• [Work request]:
For the data below, restate word for word only the lines from the line containing "Возврат товара" through the line containing "zapchasti dnepr © 2026", both ends included.

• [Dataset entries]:
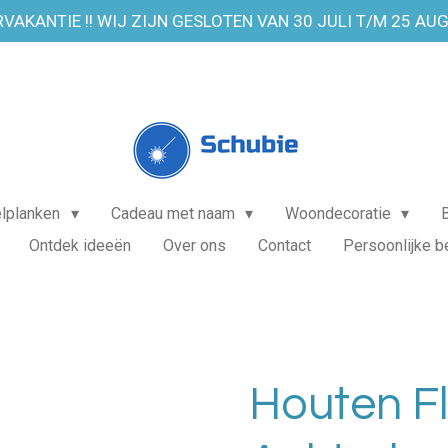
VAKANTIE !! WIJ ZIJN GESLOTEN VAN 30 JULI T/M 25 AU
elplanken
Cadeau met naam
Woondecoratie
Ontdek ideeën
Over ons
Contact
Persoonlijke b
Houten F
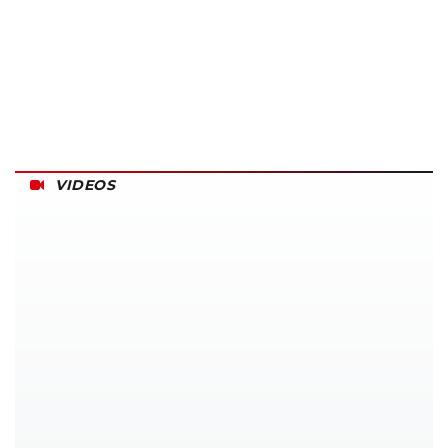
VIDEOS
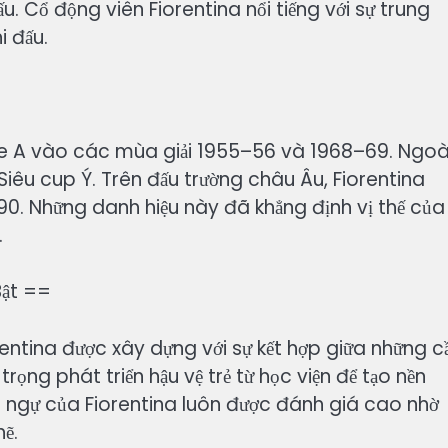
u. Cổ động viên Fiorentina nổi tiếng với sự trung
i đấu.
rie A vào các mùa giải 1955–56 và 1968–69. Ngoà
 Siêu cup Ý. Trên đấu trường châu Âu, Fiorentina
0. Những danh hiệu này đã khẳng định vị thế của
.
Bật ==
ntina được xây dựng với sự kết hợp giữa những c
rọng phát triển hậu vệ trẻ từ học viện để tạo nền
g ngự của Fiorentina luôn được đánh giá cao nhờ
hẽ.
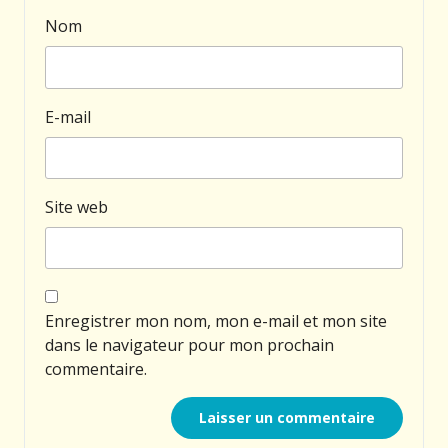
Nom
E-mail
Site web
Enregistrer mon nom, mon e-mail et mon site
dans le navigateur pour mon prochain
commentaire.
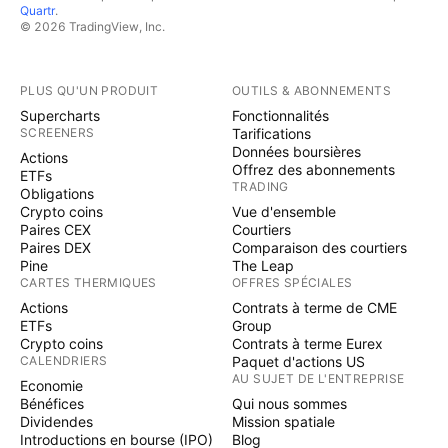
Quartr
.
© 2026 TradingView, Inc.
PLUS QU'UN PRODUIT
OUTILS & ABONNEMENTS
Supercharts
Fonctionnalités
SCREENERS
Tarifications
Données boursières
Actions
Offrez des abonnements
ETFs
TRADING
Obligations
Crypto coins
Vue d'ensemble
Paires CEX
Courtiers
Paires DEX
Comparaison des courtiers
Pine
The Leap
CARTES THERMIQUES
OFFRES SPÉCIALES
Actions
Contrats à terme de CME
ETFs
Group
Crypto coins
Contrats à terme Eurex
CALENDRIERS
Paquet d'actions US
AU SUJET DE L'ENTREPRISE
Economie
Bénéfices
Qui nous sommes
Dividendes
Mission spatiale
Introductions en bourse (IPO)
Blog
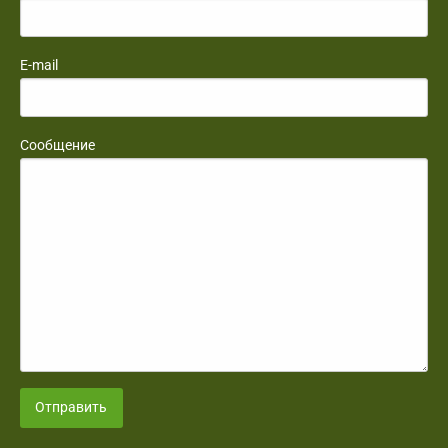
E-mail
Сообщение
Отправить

--

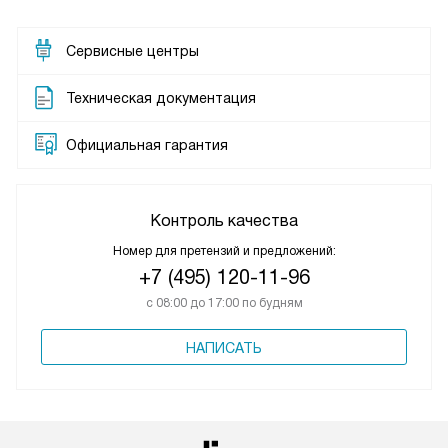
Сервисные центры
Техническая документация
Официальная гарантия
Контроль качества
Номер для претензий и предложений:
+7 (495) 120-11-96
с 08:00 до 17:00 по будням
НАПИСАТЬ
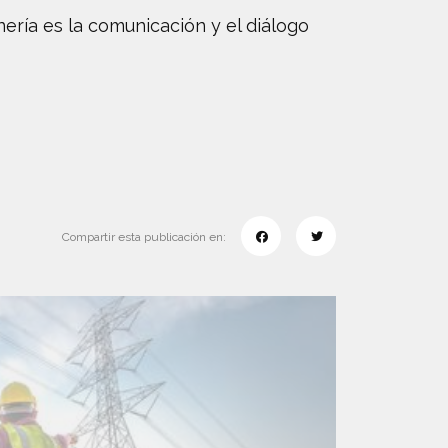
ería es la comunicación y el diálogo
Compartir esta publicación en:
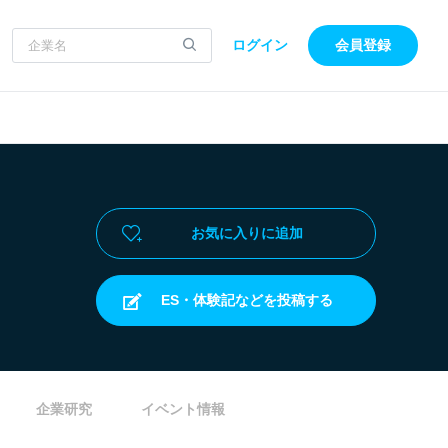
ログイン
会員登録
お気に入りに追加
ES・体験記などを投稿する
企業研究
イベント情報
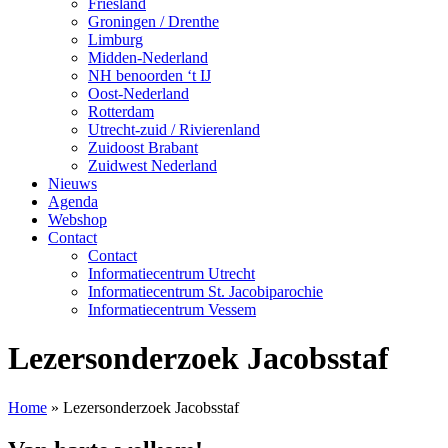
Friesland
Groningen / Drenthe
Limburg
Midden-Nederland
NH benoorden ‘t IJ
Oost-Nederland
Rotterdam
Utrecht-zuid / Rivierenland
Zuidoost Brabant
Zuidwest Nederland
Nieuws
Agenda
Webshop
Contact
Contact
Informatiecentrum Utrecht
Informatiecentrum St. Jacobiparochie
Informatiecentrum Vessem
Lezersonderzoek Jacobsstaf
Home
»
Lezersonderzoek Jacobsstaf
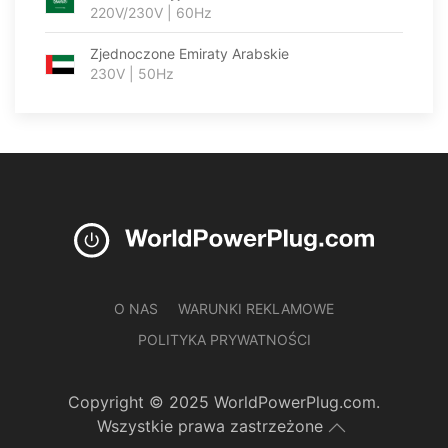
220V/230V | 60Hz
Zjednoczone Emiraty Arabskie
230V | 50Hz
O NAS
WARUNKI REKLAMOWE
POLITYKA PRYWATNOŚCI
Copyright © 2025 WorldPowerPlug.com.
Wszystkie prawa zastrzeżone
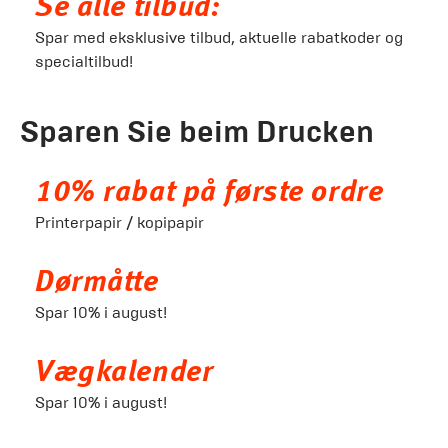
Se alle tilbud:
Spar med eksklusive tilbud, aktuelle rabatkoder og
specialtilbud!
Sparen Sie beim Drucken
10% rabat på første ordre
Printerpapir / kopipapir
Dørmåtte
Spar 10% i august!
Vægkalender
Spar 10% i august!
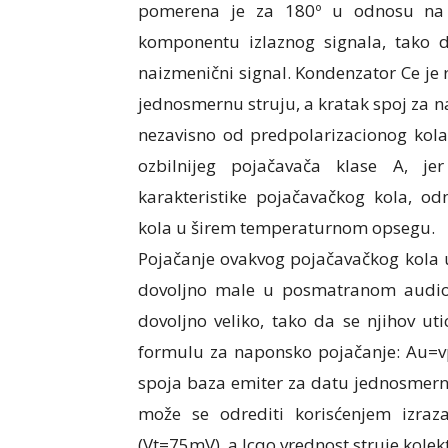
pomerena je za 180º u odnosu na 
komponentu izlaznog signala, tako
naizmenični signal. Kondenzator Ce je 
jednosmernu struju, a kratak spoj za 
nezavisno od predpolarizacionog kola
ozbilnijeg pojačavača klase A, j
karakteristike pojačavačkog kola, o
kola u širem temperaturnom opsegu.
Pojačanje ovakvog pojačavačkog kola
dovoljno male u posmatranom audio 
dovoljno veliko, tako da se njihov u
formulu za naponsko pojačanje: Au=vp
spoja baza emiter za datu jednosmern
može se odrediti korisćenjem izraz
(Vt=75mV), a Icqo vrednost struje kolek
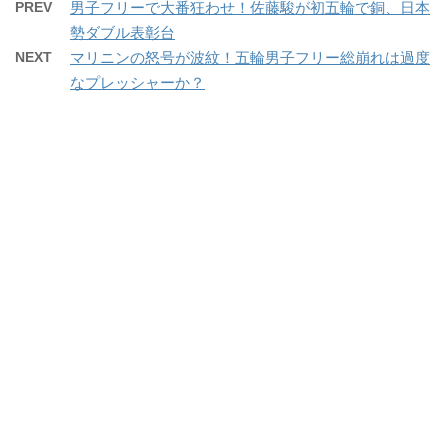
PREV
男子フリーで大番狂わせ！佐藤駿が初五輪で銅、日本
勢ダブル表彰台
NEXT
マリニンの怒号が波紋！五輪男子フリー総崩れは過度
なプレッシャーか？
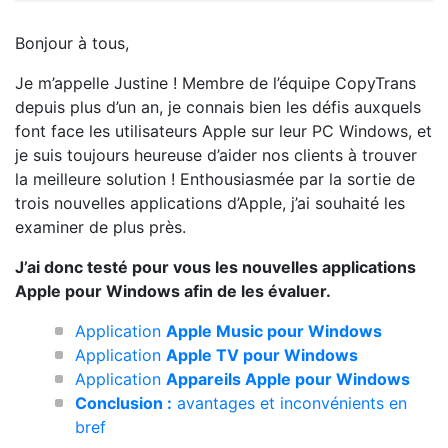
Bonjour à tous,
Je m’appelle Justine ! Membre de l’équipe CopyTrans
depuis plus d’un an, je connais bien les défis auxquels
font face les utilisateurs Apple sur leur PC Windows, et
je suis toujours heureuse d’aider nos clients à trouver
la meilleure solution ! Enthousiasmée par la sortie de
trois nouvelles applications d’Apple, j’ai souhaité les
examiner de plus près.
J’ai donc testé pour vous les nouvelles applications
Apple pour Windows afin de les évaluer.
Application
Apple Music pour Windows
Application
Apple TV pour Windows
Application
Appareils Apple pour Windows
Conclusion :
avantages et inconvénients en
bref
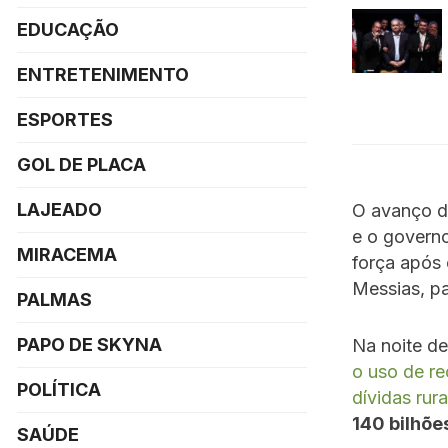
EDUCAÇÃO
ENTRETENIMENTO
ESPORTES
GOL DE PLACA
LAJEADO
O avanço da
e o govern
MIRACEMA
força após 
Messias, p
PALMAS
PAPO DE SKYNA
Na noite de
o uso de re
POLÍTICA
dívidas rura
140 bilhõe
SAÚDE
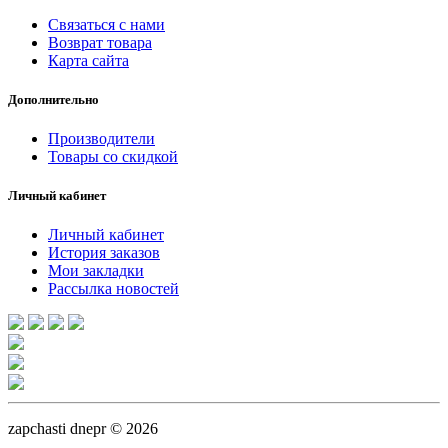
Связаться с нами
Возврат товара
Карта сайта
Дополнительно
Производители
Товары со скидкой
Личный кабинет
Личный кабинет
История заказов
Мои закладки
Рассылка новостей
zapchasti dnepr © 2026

• [Finished task]:
Возврат товара
Карта сайта
Дополнительно
Производители
Товары со скидкой
Личный кабинет
Личный кабинет
История заказов
Мои закладки
Рассылка новостей
zapchasti dnepr © 2026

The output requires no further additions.